From the point of view of category theory, nested datatypes are endofunctors on a category \({\mathcal {C}} \) that arise as fixed points (up to isomorphism) of endofunctors on \([{\mathcal {C}},{\mathcal {C}} ]\). In the present work, we exclusively study fixed points given by initial algebras. We do not insist on the datatype to be truly a nested datatype in the above sense of relating different family members through the constructors. Nonetheless, we want to capture the general situation where indices of family members in the arguments of datatype constructors are calculated by an arbitrary functor F. As illustrated in Example 14, this calculation is done by using precomposition with that functor, in the example with \(F=\mathsf {option}\) that represents “context extension”. Indeed, looking at the example, we see that variable binding is indicated by a summand in the signature functor that maps an endofunctor X to \(X \mathbin {\cdot }\mathsf {option}\).

So, in order to construct nested datatypes in our setting, we would like to show that functors on functor categories of the form \(\_\mathbin {\cdot }F : [{\mathcal {B}},{\mathcal {C}} ] \rightarrow [{\mathcal {A}},{\mathcal {C}} ]\) (with \(F:[{\mathcal {A}},{\mathcal {B}} ]\)) are \(\omega \)-cocontinuous, i.e., preserve colimits of chains. Ultimately, we are interested in the case where \({\mathcal {A}} = {\mathcal {B}} = {\mathcal {C}} \), but we prove a more general theorem below.
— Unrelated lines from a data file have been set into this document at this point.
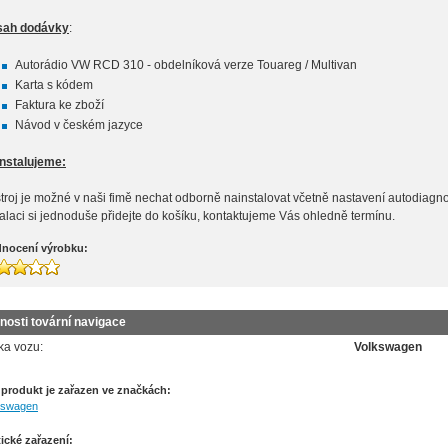
sah dodávky
:
Autorádio VW RCD 310 - obdelníková verze Touareg / Multivan
Karta s kódem
Faktura ke zboží
Návod v českém jazyce
nstalujeme:
stroj je možné v naši fimě nechat odborně nainstalovat včetně nastavení autodiagno
talaci si jednoduše přidejte do košíku, kontaktujeme Vás ohledně termínu.
nocení výrobku:
nosti tovární navigace
ka vozu:
Volkswagen
 produkt je zařazen ve značkách:
kswagen
ické zařazení:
First, we need some auxiliary results.

Lemma 39

Let G be a graph and D be a diagram of shape G in \({\mathcal {C}} \). Given two cocones with tips C and \(C'\), respectively, such that the cocone with tip C is colimiting, then the cocone with tip \(C'\) is colimiting if and only if the induced morphism from C to \(C'\) is an isomorphism.

Theorem 40

Fix a graph G and assume \({\mathcal {C}} \) has colimits of shape G. Given a diagram D of shape G in the functor category \([{\mathcal {A}},{\mathcal {C}} ]\) and a cocone with tip F, then this cocone is colimiting if and only if for any object \(A : {\mathcal {A}} _0\) the “pointwise” cocone with tip FA is colimiting for the pointwise diagram DA in \({\mathcal {C}} \).

Proof

In the proof we only mention the tip F of the cocone, but formally we have to handle the whole cocone.

First, suppose that F is a colimit. For any \(A : {\mathcal {A}} _0\), we have the colimit, say \(F'A\), of DA in \({\mathcal {C}} \). Via Construction 23, the pointwise colimits \(F'A\) yield a functor \(F'\) that is a colimit of D. Since both F and \(F'\) are colimits of D, we obtain an isomorphism \(F' \cong F\) by Lemma 39, and hence an isomorphism \(FA \cong F'A\) for any \(A : {\mathcal {A}} _0\). Since \(F'A\) is a colimit for DA, so is FA.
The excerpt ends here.